Beaduheard was an Anglo-Saxon reeve who was based in Dorchester in Dorset, who in 789 became the first known person killed by a Viking raid in England.

==Early life==
Nothing is known of Beaduheard's early life, including where he was born or who his parents were. However, his name (Beaduheard means "battle-hard") and position suggests that his family were of relatively high rank, from a martial background, and that he was over the age of 31, which is regarded as middle aged for the time. He was reeve during the reign of Beorhtric of Wessex, king of Wessex from 786 to 802.

==Death==
The Anglo-Saxon Chronicle for AD 789 reports:

787 [789] (Note: Historians believe that the dates written in the Anglo-Saxon Chronicle are two years too early for the actual events at this time.) Here Beorhtric took King Offa's daughter Eadburh. And in his days came first 3 ships from Hordaland: (Note: Hordaland is the area around Hardangerfjord in Norway, but the Chronicle says that they were Danes.) and then the reeve rode there and wanted to compel them to go to the king's town because he did not know who they were; and then they killed him. These were the first ships of the Danish men which sought out the land of the English race.

Æthelweard's version of the Chronicle, known as the Chronicon Æthelweardi, a Latin translation of a lost version of the Anglo-Saxon Chronicle, goes into more detail:
Suddenly a not very large fleet of the Danes arrived, speedy vessels to the number of three; that was their first arrival. At the report the king's reeve, who was then in the town called Dorchester, leapt on his horse, sped to the harbour with a few men (for he thought they were merchants rather than marauders) and admonishing them in an authoritiative manner, gave orders that they should be driven to the royal town. And he and his companions were killed by them on the spot. And the name of the reeve was Beaduheard.

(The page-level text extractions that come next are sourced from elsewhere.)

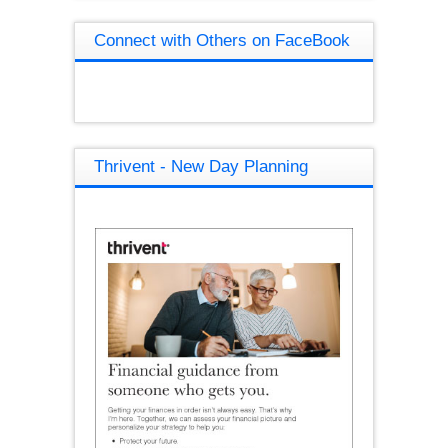
Connect with Others on FaceBook
Thrivent - New Day Planning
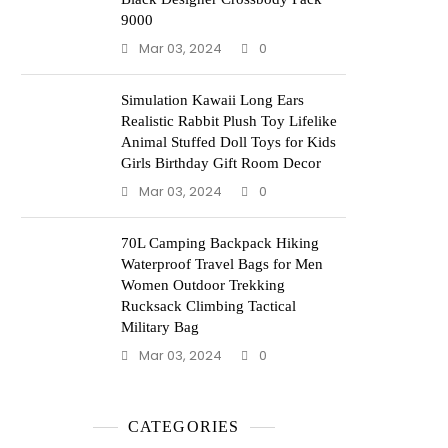
9000
Mar 03, 2024
0
Simulation Kawaii Long Ears
Realistic Rabbit Plush Toy Lifelike
Animal Stuffed Doll Toys for Kids
Girls Birthday Gift Room Decor
Mar 03, 2024
0
70L Camping Backpack Hiking
Waterproof Travel Bags for Men
Women Outdoor Trekking
Rucksack Climbing Tactical
Military Bag
Mar 03, 2024
0
CATEGORIES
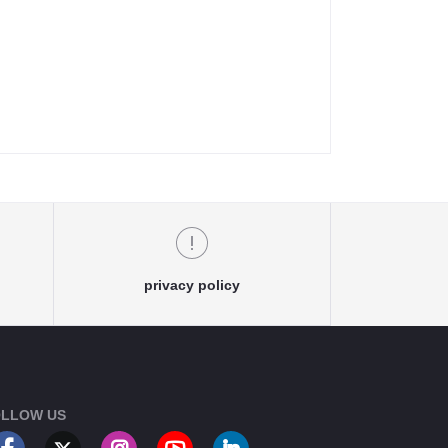
privacy policy
LLOW US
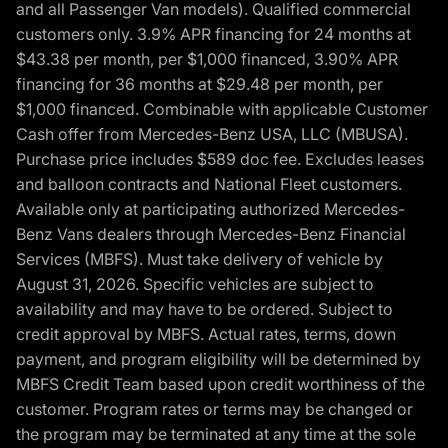
and all Passenger Van models). Qualified commercial
customers only. 3.9% APR financing for 24 months at
$43.38 per month, per $1,000 financed, 3.90% APR
financing for 36 months at $29.48 per month, per
$1,000 financed. Combinable with applicable Customer
Cash offer from Mercedes-Benz USA, LLC (MBUSA).
Purchase price includes $589 doc fee. Excludes leases
and balloon contracts and National Fleet customers.
Available only at participating authorized Mercedes-
Benz Vans dealers through Mercedes-Benz Financial
Services (MBFS). Must take delivery of vehicle by
August 31, 2026. Specific vehicles are subject to
availability and may have to be ordered. Subject to
credit approval by MBFS. Actual rates, terms, down
payment, and program eligibility will be determined by
MBFS Credit Team based upon credit worthiness of the
customer. Program rates or terms may be changed or
the program may be terminated at any time at the sole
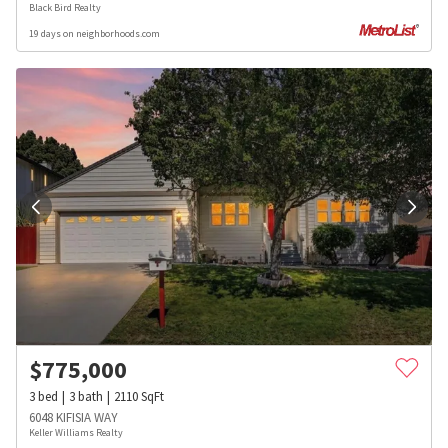
Black Bird Realty
19 days on neighborhoods.com
$
775,000
3
bed
3
bath
2110
SqFt
6048 KIFISIA WAY
Keller Williams Realty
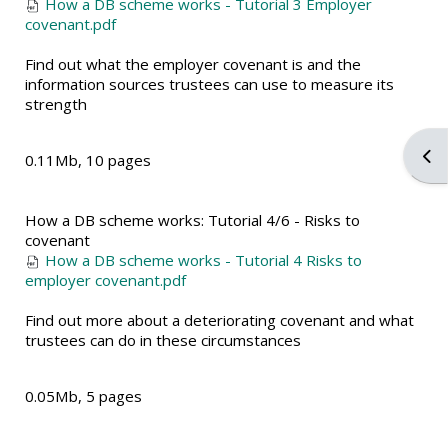
How a DB scheme works - Tutorial 3 Employer
covenant.pdf
Find out what the employer covenant is and the
information sources trustees can use to measure its
strength
Ope
0.11Mb, 10 pages
How a DB scheme works: Tutorial 4/6 - Risks to
covenant
How a DB scheme works - Tutorial 4 Risks to
employer covenant.pdf
Find out more about a deteriorating covenant and what
trustees can do in these circumstances
0.05Mb, 5 pages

Æthelweard was writing nearly 200 years after the event, sometime after 975 and probably before 983. His account is the first to name Beaduheard; however, as his work was a Latin translation of a (now lost) Anglo-Saxon original, there is nothing to suggest that the name is incorrect.

==Aftermath==
Four years later, in 793, a major Viking raid took place on the monastery of Lindisfarne in the kingdom of Northumberland. This has commonly been regarded as the start of the Viking raids on Britain.